───── INFORMATION
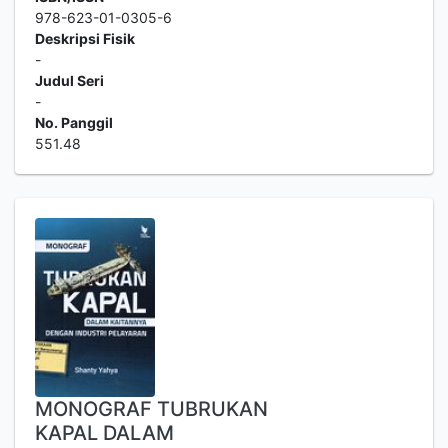
978-623-01-0305-6
Deskripsi Fisik
-
Judul Seri
-
No. Panggil
551.48
MONOGRAF TUBRUKAN
KAPAL DALAM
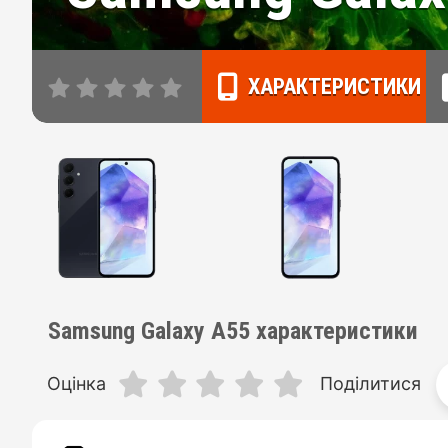
ХАРАКТЕРИСТИКИ
Samsung Galaxy A55 характеристики
Оцінка
Поділитися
──────────
> GOAL OF THE EXERCISE
The data above should be set down again exactly, with the pictures omitted.

> YOUR SOLUTION
978-623-01-0305-6
Deskripsi Fisik
-
Judul Seri
-
No. Panggil
551.48
MONOGRAF TUBRUKAN
KAPAL DALAM
ХАРАКТЕРИСТИКИ
Samsung Galaxy A55 характеристики
Оцінка
Поділитися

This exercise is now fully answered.